What if x is INT_MIN and y is greater than zero? Won't r be poison?

  r += (unsigned)(y - x) >> 31;

Ditto with respect to y being INT_MIN and x greater than zero.

Oops - yes. Ignore this option. When I initially modelled this case in
Alive, I only checked that the 'sub nsw' form could be transformed into a
form with cmp/select rather than the other way around:
http://rise4fun.com/Alive/SKBN

FWIW: it would be nice to start canonicalizing more on select. Some of the inscombine rewrites we have at the moment canonicalize to arithmetic instead, and it is very hard to justify the correctness of these (to say the least).
So canonicalizing more stuff on select would give us critical mass to remove all the remaining canonicalizations to arithmetic.

Thanks,
Nuno

IMO, canonicalization is driven by a few priorities:

  • How easy is it for the rest of the optimizer to reason about the IR

  • How easy is it to lower the IR to “The Right Thing ™”

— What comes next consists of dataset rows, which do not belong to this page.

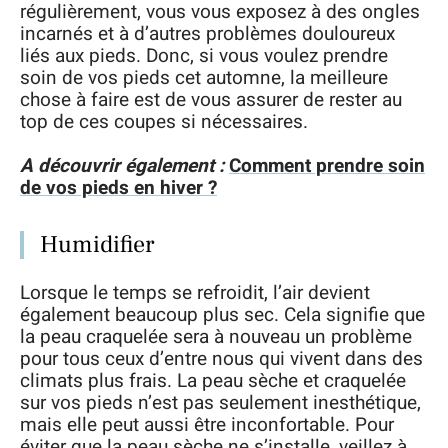
régulièrement, vous vous exposez à des ongles
incarnés et à d’autres problèmes douloureux
liés aux pieds. Donc, si vous voulez prendre
soin de vos pieds cet automne, la meilleure
chose à faire est de vous assurer de rester au
top de ces coupes si nécessaires.
A découvrir également :
Comment prendre soin
de vos pieds en hiver ?
Humidifier
Lorsque le temps se refroidit, l’air devient
également beaucoup plus sec. Cela signifie que
la peau craquelée sera à nouveau un problème
pour tous ceux d’entre nous qui vivent dans des
climats plus frais. La peau sèche et craquelée
sur vos pieds n’est pas seulement inesthétique,
mais elle peut aussi être inconfortable. Pour
éviter que la peau sèche ne s’installe, veillez à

I think it is hard to know which is best without resorting to a case-by-case analysis, mostly because of stuff like ComputeKnownBits.

Outside a few special cases, ComputeKnownBits isn’t very smart when it comes to select: it just takes the intersection of the two possibilities. This can lose quite a bit of information.

I’d feel a lot better about always canonicalizing to select if the backends are strengthened to lower those selects to something good (without relying on CMOV, etc.) and if ComputeKnownBits dealt with select better.

I’m trying to get the backend cleaned up…but it is a mess.

On x86 at least, we could take a select in IR, combine it into logic ops, turn that back into select, and then lower it into math ops by recognizing some extra-special-case.

The untangling involves hacks like:
https://reviews.llvm.org/rL307471

I don't see how ComputeKnownBits can be improved here. Because the return
value can be 0 or -1 then any bit can be 0 or 1, which is without
information, but optimal.
This is a fundamental limitation of the ComputeKnownBits representation.

Note we could drastically improve it by having two set of ComputeKnownBits:
- one for when the MSB is 0
- one for when the MSB is 1

But that is an other discussion I guess.

IMO, canonicalization is driven by a few priorities:
- How easy is it for the rest of the optimizer to reason about the IR
- How easy is it to lower the IR to "The Right Thing (TM)"

I think it is hard to know which is best without resorting to a
case-by-case analysis, mostly because of stuff like ComputeKnownBits.

Outside a few special cases, ComputeKnownBits isn't very smart when it
comes to select: it just takes the intersection of the two possibilities.
This can lose quite a bit of information.

This is essentially unfixable without a real bit range analysis.

I'd feel a lot better about always canonicalizing to select if the
backends are strengthened to lower those selects to something good (without
relying on CMOV, etc.) and if ComputeKnownBits dealt with select better.

The latter is going to take real design and work :slight_smile: